Exercise ▸ Isolate every line in the records below with "like" in it.

◆ ◆ ◆ ◆

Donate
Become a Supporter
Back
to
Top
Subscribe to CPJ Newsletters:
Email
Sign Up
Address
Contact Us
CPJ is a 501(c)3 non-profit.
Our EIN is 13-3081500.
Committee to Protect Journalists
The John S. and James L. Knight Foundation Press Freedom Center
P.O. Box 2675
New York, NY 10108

◆ ◆ ◆ ◆

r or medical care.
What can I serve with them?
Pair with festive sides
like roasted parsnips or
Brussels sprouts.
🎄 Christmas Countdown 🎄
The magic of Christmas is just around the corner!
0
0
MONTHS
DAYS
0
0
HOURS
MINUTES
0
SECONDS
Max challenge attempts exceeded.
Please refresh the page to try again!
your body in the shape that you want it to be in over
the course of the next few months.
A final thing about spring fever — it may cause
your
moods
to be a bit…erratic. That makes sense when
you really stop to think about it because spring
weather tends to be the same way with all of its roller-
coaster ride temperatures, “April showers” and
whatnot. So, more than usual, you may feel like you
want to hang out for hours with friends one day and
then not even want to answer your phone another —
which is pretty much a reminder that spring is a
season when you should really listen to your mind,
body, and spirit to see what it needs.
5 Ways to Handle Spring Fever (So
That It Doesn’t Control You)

◆ ◆ ◆ ◆

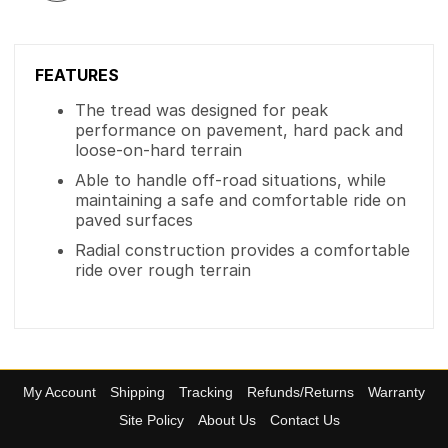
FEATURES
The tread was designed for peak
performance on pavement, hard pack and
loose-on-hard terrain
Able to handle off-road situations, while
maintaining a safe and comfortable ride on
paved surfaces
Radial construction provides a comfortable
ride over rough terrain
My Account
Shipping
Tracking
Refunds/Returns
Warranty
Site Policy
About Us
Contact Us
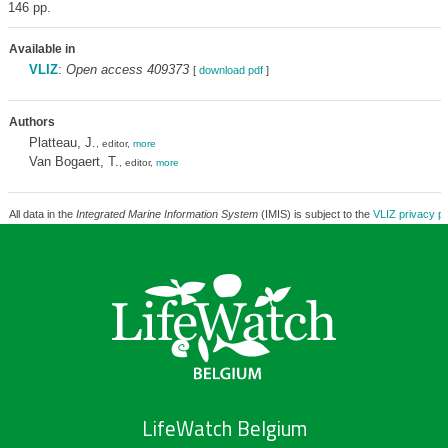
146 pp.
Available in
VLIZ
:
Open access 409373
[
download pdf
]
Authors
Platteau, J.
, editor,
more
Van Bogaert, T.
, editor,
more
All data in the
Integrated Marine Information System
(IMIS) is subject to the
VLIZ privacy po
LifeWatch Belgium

◆ ◆ ◆ ◆

Exercise result ▸
like roasted parsnips or
whatnot. So, more than usual, you may feel like you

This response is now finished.